• _PROBLEM TO SOLVE_:
With the images removed, write out every line below exactly.

• _Entries taken from a collection_:

----

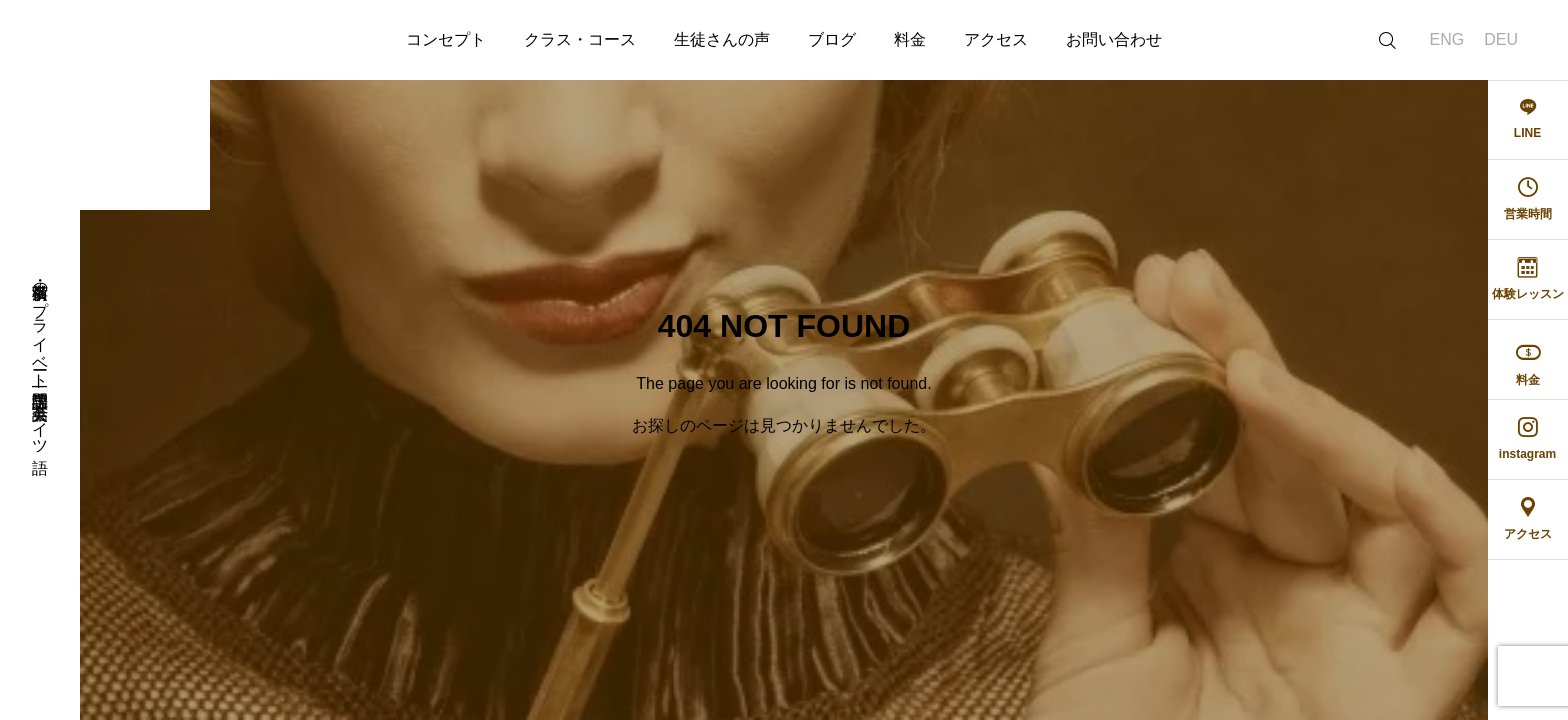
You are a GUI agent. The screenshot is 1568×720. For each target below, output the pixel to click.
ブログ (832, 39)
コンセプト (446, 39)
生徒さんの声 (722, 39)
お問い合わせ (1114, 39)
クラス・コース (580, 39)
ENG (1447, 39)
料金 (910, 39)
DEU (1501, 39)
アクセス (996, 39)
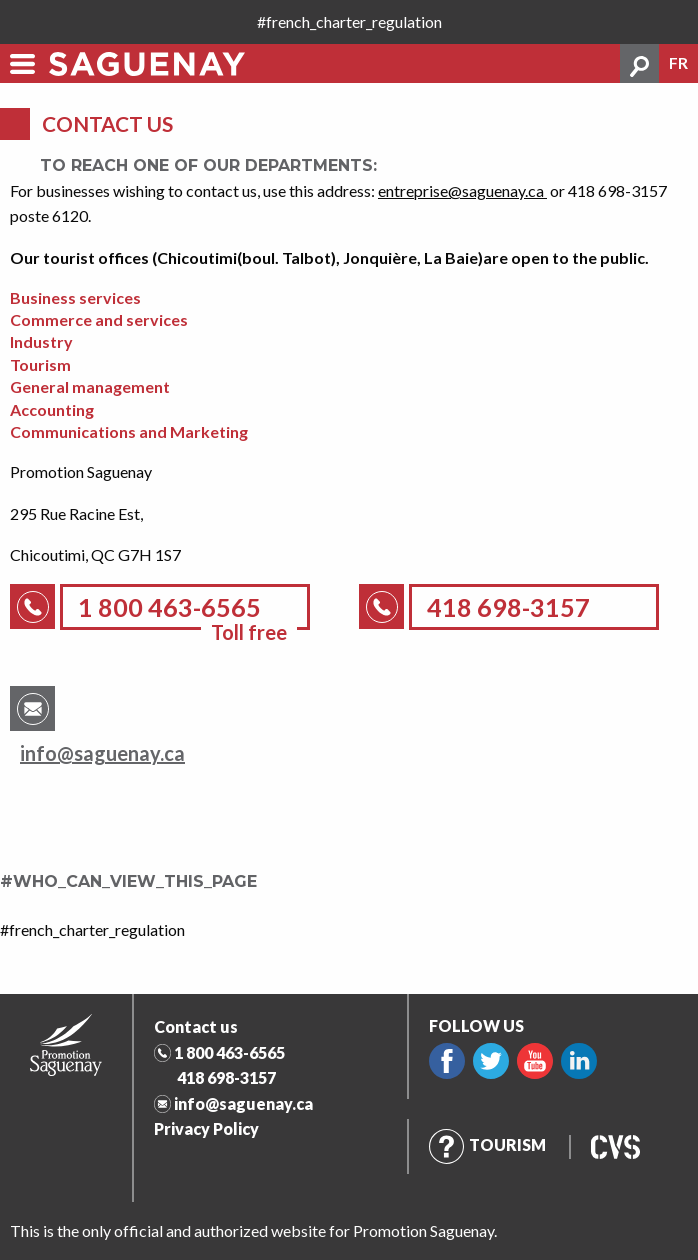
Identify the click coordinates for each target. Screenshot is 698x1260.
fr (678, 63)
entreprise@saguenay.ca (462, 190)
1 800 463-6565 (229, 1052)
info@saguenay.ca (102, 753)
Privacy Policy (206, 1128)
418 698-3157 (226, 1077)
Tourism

----

• _EXERCISE OUTPUT_:
You are a GUI agent. The screenshot is 1568×720. For each target below, output the pixel to click.
ブログ (832, 39)
コンセプト (446, 39)
生徒さんの声 (722, 39)
お問い合わせ (1114, 39)
クラス・コース (580, 39)
ENG (1447, 39)
料金 (910, 39)
DEU (1501, 39)
アクセス (996, 39)
Identify the click coordinates for each target. Screenshot is 698x1260.
fr (678, 63)
entreprise@saguenay.ca (462, 190)
1 800 463-6565 (229, 1052)
info@saguenay.ca (102, 753)
Privacy Policy (206, 1128)
418 698-3157 (226, 1077)
Tourism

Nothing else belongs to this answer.